Statistics show that the Red Sox have been an offense-first team this season. When they haven't scored at least five runs, they're 28-52. They lead the Majors in run production, but their team ERA of 4.12 is ranked 21st.
And against the Orioles, who have won six of 10, the Sox will ask Kyle Weiland (7.58 ERA) and John Lackey (6.19 ERA) to take the mound in what's sure to be an important day.
"We've got to figure out a way to turn it around," said manager Terry Francona. "I guess I choose to believe, knowing the guys down in the clubhouse like I do, we'll meet this challenge and it will make us stronger. I guess that's our best way to go about this."
While the Red Sox can be excited about Josh Beckett's promising return on Friday, Erik Bedard (lined up to start Tuesday) hasn't pitched since Sept. 3 with a lat strain, Jon Lester has taken the loss in two straight and Tim Wakefield has one win in his last 10 starts.
"Something -- it's got to click," Wakefield said. "I don't know what it is. We've just got to get some confidence ... It's kind of a similar skid that we were in to start the season. We started [poorly] and then everything clicked for us and turned everything around. We're running out of time now, we need to do a better job both me personally pitching and everything else."
The Red Sox don't think they've done much of anything well lately, from hitting to pitching to defense. But different than when they started the season 2-10, there is at least the blueprint of success from earlier in the year. They know how to win, it's just a matter of execution.
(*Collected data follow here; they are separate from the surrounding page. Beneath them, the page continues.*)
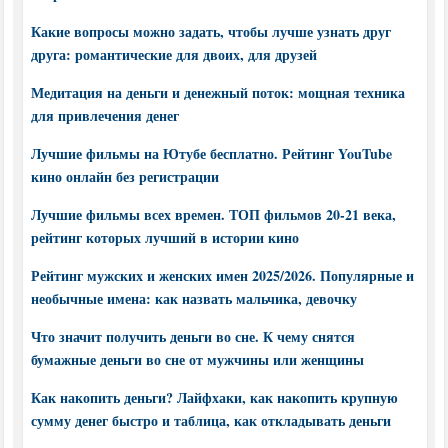
Какие вопросы можно задать, чтобы лучше узнать друг
друга: романтические для двоих, для друзей
Медитация на деньги и денежный поток: мощная техника
для привлечения денег
Лучшие фильмы на Ютубе бесплатно. Рейтинг YouTube
кино онлайн без регистрации
Лучшие фильмы всех времен. ТОП фильмов 20-21 века,
рейтинг которых лучший в истории кино
Рейтинг мужских и женских имен 2025/2026. Популярные и
необычные имена: как назвать мальчика, девочку
Что значит получить деньги во сне. К чему снятся
бумажные деньги во сне от мужчины или женщины
Как накопить деньги? Лайфхаки, как накопить крупную
сумму денег быстро и таблица, как откладывать деньги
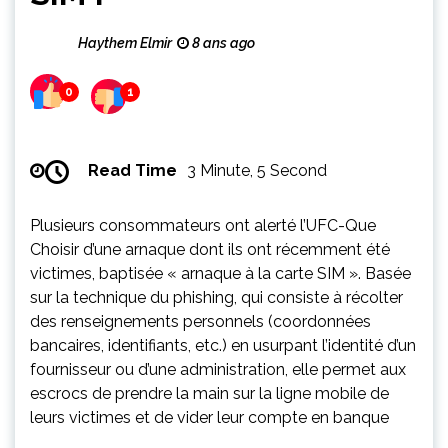
Haythem Elmir
8 ans ago
0
1
Read Time
3 Minute, 5 Second
Plusieurs consommateurs ont alerté l’UFC-Que
Choisir d’une arnaque dont ils ont récemment été
victimes, baptisée « arnaque à la carte SIM ». Basée
sur la technique du phishing, qui consiste à récolter
des renseignements personnels (coordonnées
bancaires, identifiants, etc.) en usurpant l’identité d’un
fournisseur ou d’une administration, elle permet aux
escrocs de prendre la main sur la ligne mobile de
leurs victimes et de vider leur compte en banque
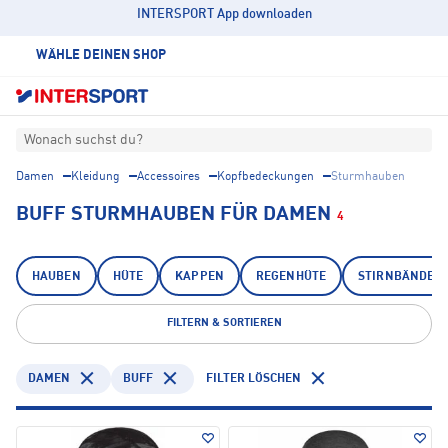
INTERSPORT App downloaden
WÄHLE DEINEN SHOP
Wonach suchst du?
Damen
Kleidung
Accessoires
Kopfbedeckungen
Sturmhauben
BUFF STURMHAUBEN FÜR DAMEN
4
HAUBEN
HÜTE
KAPPEN
REGENHÜTE
STIRNBÄNDER
FILTERN & SORTIEREN
DAMEN
BUFF
FILTER LÖSCHEN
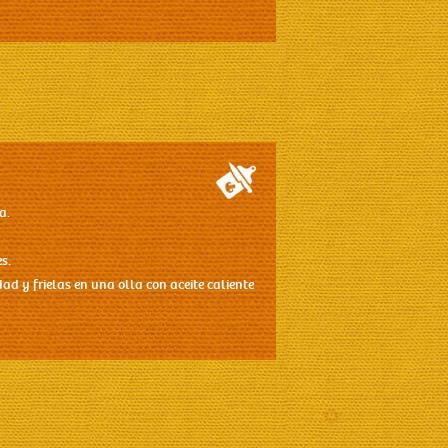
a.
s.
ad y frielas en una olla con aceite caliente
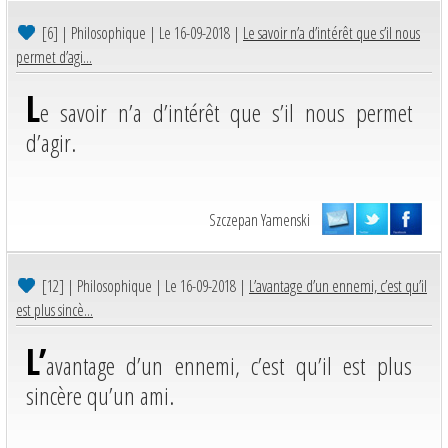
[6]
| Philosophique | Le 16-09-2018 |
Le savoir n’a d’intérêt que s’il nous
permet d’agi...
L
e savoir n’a d’intérêt que s’il nous permet
d’agir.
Szczepan Yamenski
[12]
| Philosophique | Le 16-09-2018 |
L’avantage d’un ennemi, c’est qu’il
est plus sincè...
L’
avantage d’un ennemi, c’est qu’il est plus
sincère qu’un ami.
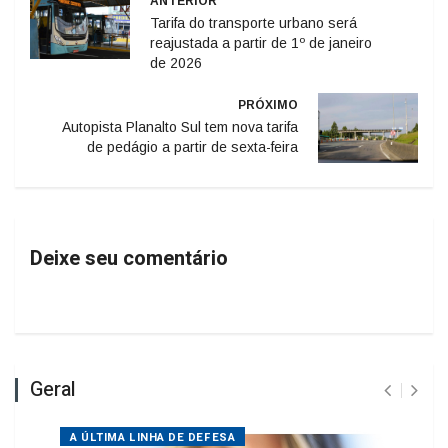
reajustada a partir de 1º de janeiro
de 2026
PRÓXIMO
Autopista Planalto Sul tem nova tarifa
de pedágio a partir de sexta-feira
Deixe seu comentário
Geral
A ÚLTIMA LINHA DE DEFESA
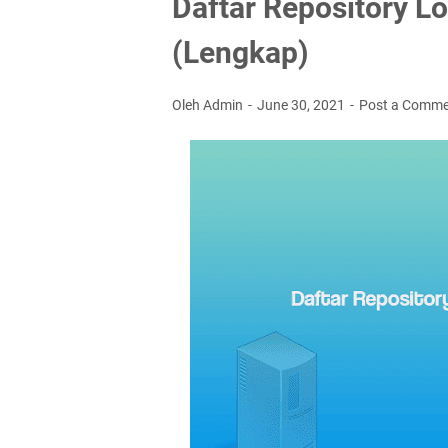
Daftar Repository L
(Lengkap)
Oleh Admin
June 30, 2021
Post a Comm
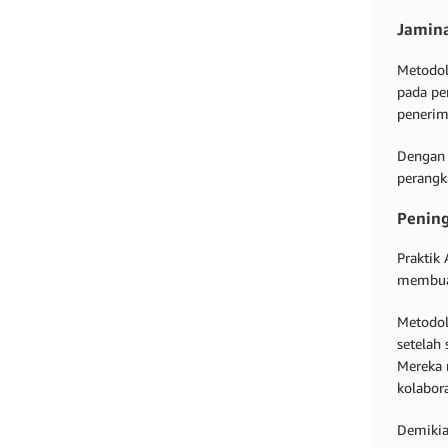
Jamina
Metodol
pada pe
penerim
Dengan 
perangk
Pening
Praktik
membuat
Metodol
setelah 
Mereka 
kolabora
Demikia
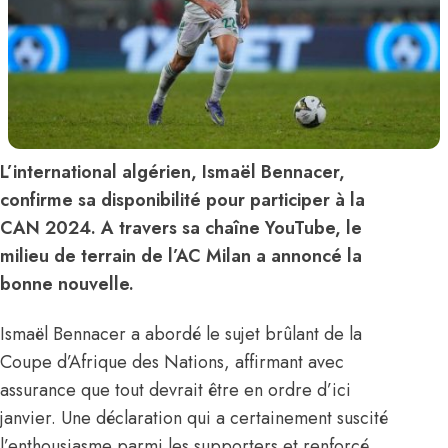
L’international algérien, Ismaël Bennacer,
confirme sa disponibilité pour participer à la
CAN 2024. A travers sa chaîne YouTube, le
milieu de terrain de l’AC Milan a annoncé la
bonne nouvelle.
Ismaël Bennacer a abordé le sujet brûlant de la
Coupe d’Afrique des Nations, affirmant avec
assurance que tout devrait être en ordre d’ici
janvier. Une déclaration qui a certainement suscité
l’enthousiasme parmi les supporters et renforcé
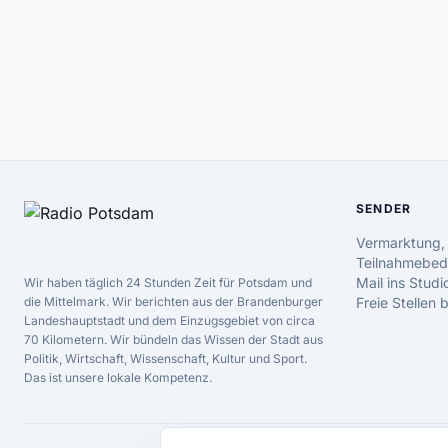
SENDER
Vermarktung,
Teilnahmebed
Mail ins Studi
Wir haben täglich 24 Stunden Zeit für Potsdam und
die Mittelmark. Wir berichten aus der Brandenburger
Freie Stellen
Landeshauptstadt und dem Einzugsgebiet von circa
70 Kilometern. Wir bündeln das Wissen der Stadt aus
Politik, Wirtschaft, Wissenschaft, Kultur und Sport.
Das ist unsere lokale Kompetenz.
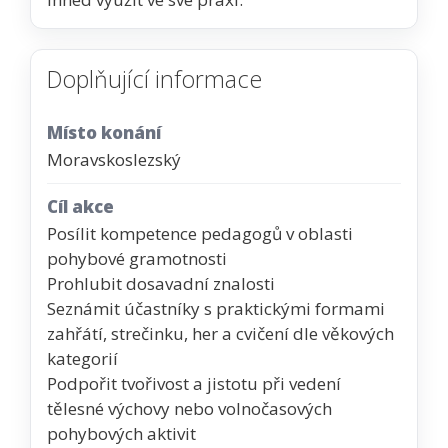
Doplňující informace
Místo konání
Moravskoslezský
Cíl akce
Posílit kompetence pedagogů v oblasti
pohybové gramotnosti
Prohlubit dosavadní znalosti
Seznámit účastníky s praktickými formami
zahřátí, strečinku, her a cvičení dle věkových
kategorií
Podpořit tvořivost a jistotu při vedení
tělesné výchovy nebo volnočasových
pohybových aktivit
"Yeah, I think at the beginning of the season we weren't there," Saltalamacchia said. "We weren't in the groove of things. Whereas now, we're feeling good. We're putting good swings on the ball."
Players were asked if it was time to panic after Sunday's loss, when their lead in the Wild Card dwindled to two after holding an 11-game lead over the Rays in early August. But the fact that the Sox still have a lead, despite the way they've played recently, has the players feeling good.
"We're happy as [anything]," second baseman Dustin Pedroia said. "We've got a two-game lead with 10 to go. We're ready to go. We just haven't played real good. We're not going to sit back and feel sorry for ourselves because we're playing like crap. Nobody's going to give us anything."
"Anytime you're up, you're up," said Mike Aviles, one of the few bright spots lately, having hit nearly .500 in September. "We're not down. We haven't played the best of ball, but we're not down. We're still up. Anytime you have a lead, you should be in that driver's seat. You shouldn't be in the back seat."
With seven games left against the Orioles and three against the Yankees, the Red Sox will be playing a last-place team with nothing to lose and a first-place club that is still fighting for the division title. The Rays, though, have seven left against the Yankees and three with the Blue Jays.
"They have to root for the Yankees," Tampa Bay outfielder Johnny Damon said of the Red Sox. "You can't say that too often."
Jason Mastrodonato is an associate reporter for MLB.com. This story was not subject to the approval of Major League Baseball or its clubs.